Higher Revenues Also Needed at the State and Local Level
It’s not just the federal government that will need to raise and spend more money in coming decades; it is also state and local governments. Indeed, spending at this level is arguably more crucial to our future prosperity. In the fiscal year 2012, state and local governments spent a combined total of $3.1 trillion, an amount equal to the federal total when one takes into account the $580 billion that the federal government transferred to states and localities. A large share of state and local spending is what can be called “social capital”: investments in the very things that will help fuel future growth, such as education, housing, transportation infrastructure, and parks. Seventy-five percent of all spending on transportation and water infrastructure is by state and local governments and 90 percent of K-12 education spending is by state and local governments.
What’s alarming, though, is that state and local social capital spending has declined over the past 15 years, primarily because of a revenue crunch. While aggregate state and local revenue has remained largely unchanged as a percentage of GDP since the 1990s, state and local “non-social capital spending”—health care, pensions, and debt—has been increasing rapidly over the past 15 years, causing the share of spending devoted to social capital to decline. If state and local government spent the same percentage of their budgets on social capital investments in 2009 as they did in 1996, they would have spent $187.6 billion more on the building blocks for our future prosperity. The fiscal crisis that beset the states has exacerbated this situation, but this is a long-term trend.
The levels of future tax revenues envisioned by most political leaders in Washington and state capitals are certain to be inadequate given new challenges facing the United States. Much higher revenues will be needed if the nation wishes to stay economically competitive in a globalized economy and offer basic security to the largest generation of retirees in its history. Controlling health-care and pension costs and other kinds of spending—particularly defense—is imperative, but even substantial savings in these areas will not forestall the need for higher revenues levels than most political leaders now wish to contemplate.
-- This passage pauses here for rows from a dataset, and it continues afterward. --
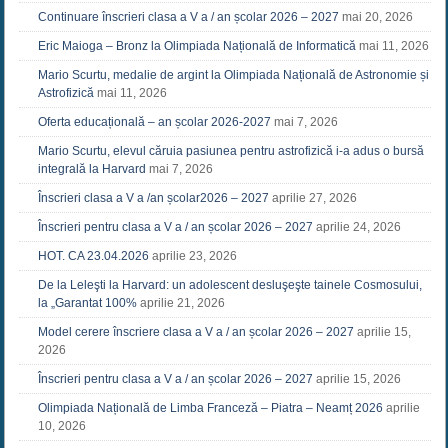
Continuare înscrieri clasa a V a / an școlar 2026 – 2027
mai 20, 2026
Eric Maioga – Bronz la Olimpiada Națională de Informatică
mai 11, 2026
Mario Scurtu, medalie de argint la Olimpiada Națională de Astronomie și
Astrofizică
mai 11, 2026
Oferta educațională – an școlar 2026-2027
mai 7, 2026
Mario Scurtu, elevul căruia pasiunea pentru astrofizică i-a adus o bursă
integrală la Harvard
mai 7, 2026
Înscrieri clasa a V a /an școlar2026 – 2027
aprilie 27, 2026
Înscrieri pentru clasa a V a / an școlar 2026 – 2027
aprilie 24, 2026
HOT. CA 23.04.2026
aprilie 23, 2026
De la Leleşti la Harvard: un adolescent desluşeşte tainele Cosmosului,
la „Garantat 100%
aprilie 21, 2026
Model cerere înscriere clasa a V a / an școlar 2026 – 2027
aprilie 15,
2026
Înscrieri pentru clasa a V a / an școlar 2026 – 2027
aprilie 15, 2026
Olimpiada Națională de Limba Franceză – Piatra – Neamț 2026
aprilie
10, 2026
What levels of revenue will actually be needed? Revenues would need to be 22 percent of GDP on average over the next decade just to achieve fiscal balance under either the Simpson-Bowles or Obama Administration budget plans, both of which cut spending in important areas. Avoiding deep cuts and actually increasing public investment in the foundations of prosperity would require federal tax revenues closer to 24 percent of GDP. Meanwhile, revenues at the state and local levels would also need to rise. All told, the United States may be looking at combined federal, state, and local revenue needs in the range of 40 percent of GDP during coming decades as the Boomers retire, depending upon how much debt is considered acceptable.